It started innocently enough. I had an idea that seemed perfectly reasonable at the time: create an automated pipeline that would transform written character descriptions into YouTube-ready fantasy creature videos. The dream was delightfully straightforward—spend a couple of hours writing character descriptions, press a button, and watch as a dozen finished videos materialized, ready to captivate the internet (and perhaps generate that mythical beast known as “passive income”).
The creatures would be magical and whimsical, inspired by Fantastic Beasts and Where to Find Them. I’d integrate AI at every step: character generation, image creation, video assembly, narration, and music. All I’d need to do was approve the final product before uploading—or so I thought.
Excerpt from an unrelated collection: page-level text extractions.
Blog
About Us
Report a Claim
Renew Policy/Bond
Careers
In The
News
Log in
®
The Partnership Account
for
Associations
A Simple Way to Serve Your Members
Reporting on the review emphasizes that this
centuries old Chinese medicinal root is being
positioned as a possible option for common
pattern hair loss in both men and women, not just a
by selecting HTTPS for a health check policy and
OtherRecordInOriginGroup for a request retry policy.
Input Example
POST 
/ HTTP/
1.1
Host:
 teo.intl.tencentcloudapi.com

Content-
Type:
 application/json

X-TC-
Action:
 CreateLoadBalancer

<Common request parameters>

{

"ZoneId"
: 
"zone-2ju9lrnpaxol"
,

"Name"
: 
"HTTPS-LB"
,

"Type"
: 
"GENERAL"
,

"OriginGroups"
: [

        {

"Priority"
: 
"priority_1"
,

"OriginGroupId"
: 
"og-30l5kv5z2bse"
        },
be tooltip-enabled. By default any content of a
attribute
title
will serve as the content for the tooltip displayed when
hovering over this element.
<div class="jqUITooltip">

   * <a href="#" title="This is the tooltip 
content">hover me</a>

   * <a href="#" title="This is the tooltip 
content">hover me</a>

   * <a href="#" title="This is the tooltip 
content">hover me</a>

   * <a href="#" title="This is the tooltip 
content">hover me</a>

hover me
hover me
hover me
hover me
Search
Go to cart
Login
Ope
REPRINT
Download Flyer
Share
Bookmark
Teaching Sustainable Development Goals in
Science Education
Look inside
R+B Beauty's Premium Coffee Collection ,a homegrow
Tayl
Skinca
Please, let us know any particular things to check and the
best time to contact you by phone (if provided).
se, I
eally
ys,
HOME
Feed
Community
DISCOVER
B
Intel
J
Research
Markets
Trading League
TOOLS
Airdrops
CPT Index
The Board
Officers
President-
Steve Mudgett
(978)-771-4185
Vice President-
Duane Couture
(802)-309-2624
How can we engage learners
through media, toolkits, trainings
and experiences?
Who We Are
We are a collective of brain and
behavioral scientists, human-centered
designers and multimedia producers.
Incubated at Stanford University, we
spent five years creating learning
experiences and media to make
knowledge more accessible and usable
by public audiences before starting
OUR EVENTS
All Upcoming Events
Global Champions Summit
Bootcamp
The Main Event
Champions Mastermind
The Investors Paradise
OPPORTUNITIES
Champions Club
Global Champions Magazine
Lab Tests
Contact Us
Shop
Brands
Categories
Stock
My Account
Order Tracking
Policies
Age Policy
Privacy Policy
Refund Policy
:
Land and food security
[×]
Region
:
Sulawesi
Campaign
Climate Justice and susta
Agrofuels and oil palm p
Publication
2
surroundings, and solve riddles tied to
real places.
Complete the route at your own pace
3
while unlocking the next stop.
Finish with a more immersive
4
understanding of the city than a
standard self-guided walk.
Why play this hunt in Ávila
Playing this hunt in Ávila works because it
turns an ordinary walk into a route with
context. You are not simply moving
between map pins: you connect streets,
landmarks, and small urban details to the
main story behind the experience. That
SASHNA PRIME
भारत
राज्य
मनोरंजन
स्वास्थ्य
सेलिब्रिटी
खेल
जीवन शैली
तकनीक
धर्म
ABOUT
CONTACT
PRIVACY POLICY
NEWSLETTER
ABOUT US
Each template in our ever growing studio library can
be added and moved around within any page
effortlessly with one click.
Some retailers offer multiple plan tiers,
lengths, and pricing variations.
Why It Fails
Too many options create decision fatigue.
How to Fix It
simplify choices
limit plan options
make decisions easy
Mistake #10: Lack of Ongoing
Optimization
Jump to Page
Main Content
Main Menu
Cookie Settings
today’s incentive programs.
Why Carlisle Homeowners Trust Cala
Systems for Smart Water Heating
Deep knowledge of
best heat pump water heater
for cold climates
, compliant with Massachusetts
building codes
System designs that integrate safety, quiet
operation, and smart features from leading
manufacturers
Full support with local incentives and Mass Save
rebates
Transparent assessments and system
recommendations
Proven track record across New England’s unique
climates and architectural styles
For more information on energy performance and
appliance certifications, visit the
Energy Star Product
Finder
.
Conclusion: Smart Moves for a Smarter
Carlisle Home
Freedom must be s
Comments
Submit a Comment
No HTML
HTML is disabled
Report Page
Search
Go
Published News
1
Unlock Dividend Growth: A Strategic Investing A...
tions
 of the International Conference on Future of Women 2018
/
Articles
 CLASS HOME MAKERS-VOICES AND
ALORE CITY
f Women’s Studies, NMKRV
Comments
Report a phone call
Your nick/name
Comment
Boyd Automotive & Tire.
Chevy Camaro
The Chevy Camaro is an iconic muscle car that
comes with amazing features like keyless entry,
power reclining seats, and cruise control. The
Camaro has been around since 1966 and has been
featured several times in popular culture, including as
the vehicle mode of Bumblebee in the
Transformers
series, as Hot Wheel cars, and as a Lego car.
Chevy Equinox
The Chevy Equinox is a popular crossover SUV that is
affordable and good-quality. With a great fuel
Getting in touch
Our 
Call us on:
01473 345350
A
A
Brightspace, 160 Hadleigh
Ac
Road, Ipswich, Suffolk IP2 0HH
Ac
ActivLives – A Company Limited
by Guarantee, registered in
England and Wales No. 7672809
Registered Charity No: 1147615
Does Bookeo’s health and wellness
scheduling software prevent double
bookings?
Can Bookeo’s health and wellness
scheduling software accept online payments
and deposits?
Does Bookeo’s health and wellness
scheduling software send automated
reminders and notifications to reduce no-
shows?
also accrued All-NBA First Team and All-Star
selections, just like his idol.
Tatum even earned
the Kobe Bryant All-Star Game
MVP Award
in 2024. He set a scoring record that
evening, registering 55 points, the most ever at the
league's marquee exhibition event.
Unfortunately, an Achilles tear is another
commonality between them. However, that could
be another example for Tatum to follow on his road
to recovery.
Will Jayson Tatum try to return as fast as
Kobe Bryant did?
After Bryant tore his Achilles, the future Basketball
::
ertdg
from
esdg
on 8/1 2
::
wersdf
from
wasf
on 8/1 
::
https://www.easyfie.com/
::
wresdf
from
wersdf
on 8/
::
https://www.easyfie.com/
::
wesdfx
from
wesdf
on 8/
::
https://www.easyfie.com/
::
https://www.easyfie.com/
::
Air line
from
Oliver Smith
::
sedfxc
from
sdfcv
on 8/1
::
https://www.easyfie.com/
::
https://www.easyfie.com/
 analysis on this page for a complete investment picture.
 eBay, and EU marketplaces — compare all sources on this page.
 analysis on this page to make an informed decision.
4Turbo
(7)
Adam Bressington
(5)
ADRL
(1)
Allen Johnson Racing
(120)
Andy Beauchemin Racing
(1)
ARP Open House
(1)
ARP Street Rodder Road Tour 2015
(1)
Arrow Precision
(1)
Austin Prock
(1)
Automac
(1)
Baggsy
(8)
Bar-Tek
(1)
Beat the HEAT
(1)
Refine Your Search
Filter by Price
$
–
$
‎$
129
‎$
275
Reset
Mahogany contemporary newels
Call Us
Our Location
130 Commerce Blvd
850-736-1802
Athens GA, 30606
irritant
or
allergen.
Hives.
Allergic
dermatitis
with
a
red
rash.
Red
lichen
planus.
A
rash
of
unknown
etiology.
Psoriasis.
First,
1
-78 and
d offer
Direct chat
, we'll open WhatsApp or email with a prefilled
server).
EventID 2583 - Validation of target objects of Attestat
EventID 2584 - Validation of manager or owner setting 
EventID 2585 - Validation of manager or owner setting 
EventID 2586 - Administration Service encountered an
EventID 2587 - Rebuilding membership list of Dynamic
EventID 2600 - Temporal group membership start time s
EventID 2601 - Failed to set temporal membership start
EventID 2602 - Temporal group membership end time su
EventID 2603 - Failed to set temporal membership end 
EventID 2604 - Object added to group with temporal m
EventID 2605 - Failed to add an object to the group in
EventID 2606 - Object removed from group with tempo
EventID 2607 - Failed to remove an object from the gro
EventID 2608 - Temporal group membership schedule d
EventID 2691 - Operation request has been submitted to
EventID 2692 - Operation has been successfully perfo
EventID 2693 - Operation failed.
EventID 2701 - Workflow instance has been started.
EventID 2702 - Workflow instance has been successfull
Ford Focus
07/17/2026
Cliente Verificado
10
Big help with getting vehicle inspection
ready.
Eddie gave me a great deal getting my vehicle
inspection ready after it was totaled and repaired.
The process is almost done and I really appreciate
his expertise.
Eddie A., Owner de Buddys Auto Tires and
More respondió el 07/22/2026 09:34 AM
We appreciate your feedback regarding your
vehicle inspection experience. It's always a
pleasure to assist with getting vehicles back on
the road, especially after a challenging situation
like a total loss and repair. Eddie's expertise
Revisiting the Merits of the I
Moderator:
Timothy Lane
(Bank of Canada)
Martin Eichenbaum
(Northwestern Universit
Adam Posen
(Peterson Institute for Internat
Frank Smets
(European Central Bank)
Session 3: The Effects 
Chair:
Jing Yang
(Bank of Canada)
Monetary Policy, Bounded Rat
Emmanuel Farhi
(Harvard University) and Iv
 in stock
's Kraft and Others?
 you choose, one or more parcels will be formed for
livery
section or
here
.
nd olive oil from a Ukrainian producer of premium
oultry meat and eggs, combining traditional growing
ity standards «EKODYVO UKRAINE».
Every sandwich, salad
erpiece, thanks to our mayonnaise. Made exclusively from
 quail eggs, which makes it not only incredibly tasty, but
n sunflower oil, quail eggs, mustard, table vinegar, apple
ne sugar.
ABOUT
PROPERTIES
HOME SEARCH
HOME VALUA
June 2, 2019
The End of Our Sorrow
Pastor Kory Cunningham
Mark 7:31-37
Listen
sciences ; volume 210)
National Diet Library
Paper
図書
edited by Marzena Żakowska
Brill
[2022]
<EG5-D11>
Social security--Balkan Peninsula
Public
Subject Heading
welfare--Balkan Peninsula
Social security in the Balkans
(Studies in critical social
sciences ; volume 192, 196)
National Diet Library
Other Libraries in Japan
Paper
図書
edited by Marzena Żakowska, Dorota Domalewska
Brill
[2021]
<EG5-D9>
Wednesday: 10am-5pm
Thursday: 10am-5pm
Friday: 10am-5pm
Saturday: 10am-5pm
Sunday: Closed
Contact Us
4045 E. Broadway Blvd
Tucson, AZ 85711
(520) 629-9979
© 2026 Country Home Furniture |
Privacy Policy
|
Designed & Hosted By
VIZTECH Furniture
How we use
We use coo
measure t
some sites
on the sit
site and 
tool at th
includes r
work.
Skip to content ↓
What transpired instead was a journey through the strange valley between AI’s capabilities and limitations, where human curation stubbornly refused to be automated away, and where the line between “innovative pipeline” and “just doing it manually” became increasingly philosophical.
Summoning Creatures from the Digital Ether
My first step was creature ideation. Gemini 1.5 Flash proved to be a surprisingly capable magical zoologist, helping me generate and refine concepts into detailed character sheets. The first success was the Lumis—a blue, monkey-like creature with a lion’s mane, falcon-like beak, and pink belly that glows different colors depending on its mood.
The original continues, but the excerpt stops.